Hassans hosts tax treaty seminars
Hassans has held seminars, attended by close to 200 people, aimed at clarifying the key points of the recently signed tax treaty. Three main takeaway points were discussed in particular Hassans summarised them as follows:
Takeaway #1: It doesn’t matter whether or not you are registered in Spain – whether you have or haven’t registered with the Spanish authorities is irrelevant. The Government of Gibraltar will be sharing full employment and earnings data on those with Spanish details with the Spanish authorities with the first information being sent within four months of the entry into force of the Treaty. This includes the names and addresses of individuals working within Gibraltar, and paying tax within Gibraltar, but with addresses in Spain and details of income dating back to 2014.

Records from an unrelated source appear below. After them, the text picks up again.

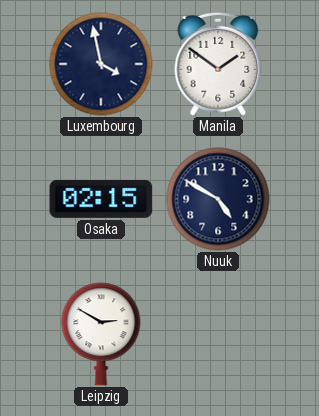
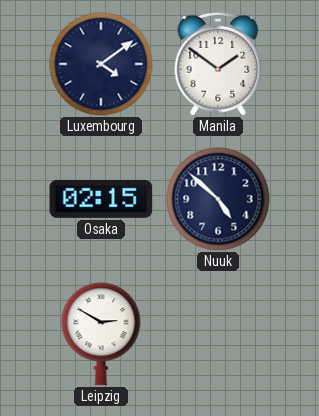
Luxembourg: 3:58 -> 4:09
Nuuk: 4:50 -> 4:52
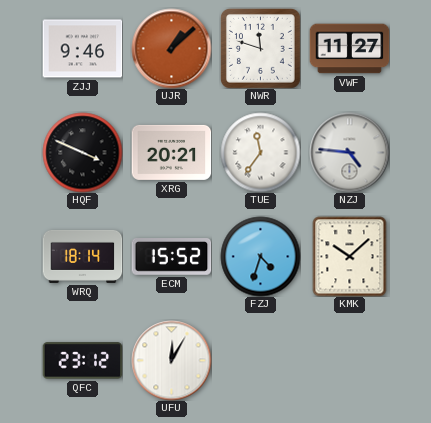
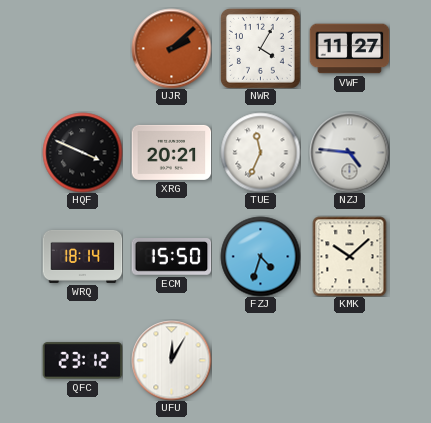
ZJJ: 9:46 -> none
UJR: 1:08 -> 2:08
NWR: 11:48 -> 4:05
TUE: 11:36 -> 11:34
ECM: 15:52 -> 15:50
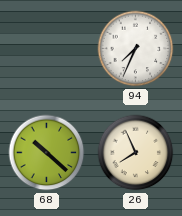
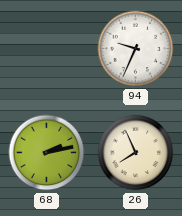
94: 7:34 -> 9:34
68: 10:22 -> 2:13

Takeaway #2: Your Family Might Also Be Affected – having dependents residing in Spain, even dependent grandparents, is one of the factors potentially influencing your tax residence. The Treaty also affects Gibraltarians who have been residing in Spain for over four years and Spanish and non-Spanish nationals wishing to change their tax residency to Gibraltar.

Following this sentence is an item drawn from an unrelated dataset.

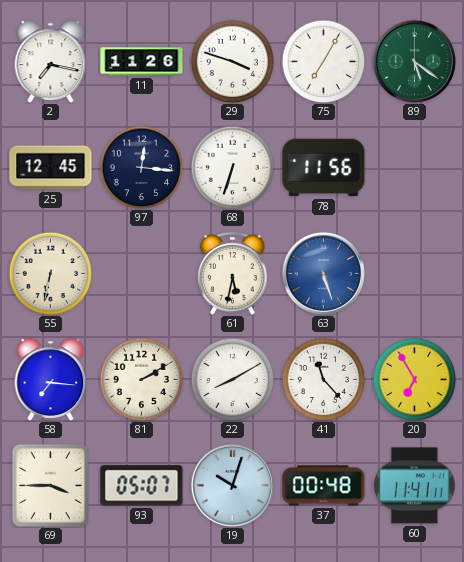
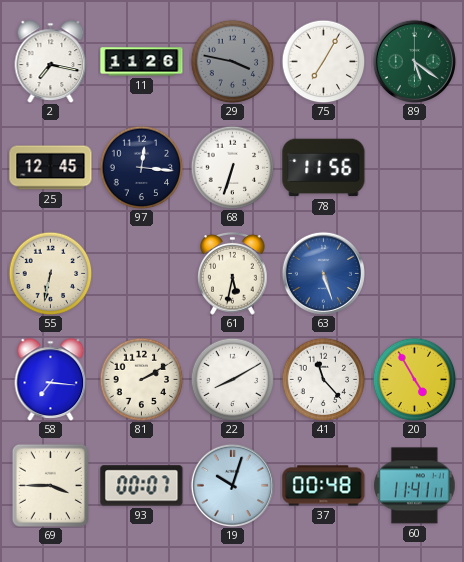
29: 3:48 -> 3:47
29 dial: white -> grey
20: 6:55 -> 4:55
93: 05:07 -> 00:07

Takeaway #3: Your Business May Be Affected – Gibraltar-based companies/businesses with assets or earnings based in Spain and/or the majority shareholders or directors of which are Spanish tax residents will also be considered Spanish tax resident. So, if your business operates cross-border, you need to start considering your options now.
Grahame Jackson of Hassans recommends that you fully understand and are fully compliant with your tax residency obligations, and that you safeguard your assets and protect your business interests.
Kenneth Bonavia, also of Hassans, adds that, should you seek advice on the matter of the tax treaty, it is critical that your advisor has an understanding of both Gibraltarian and Spanish jurisdictions.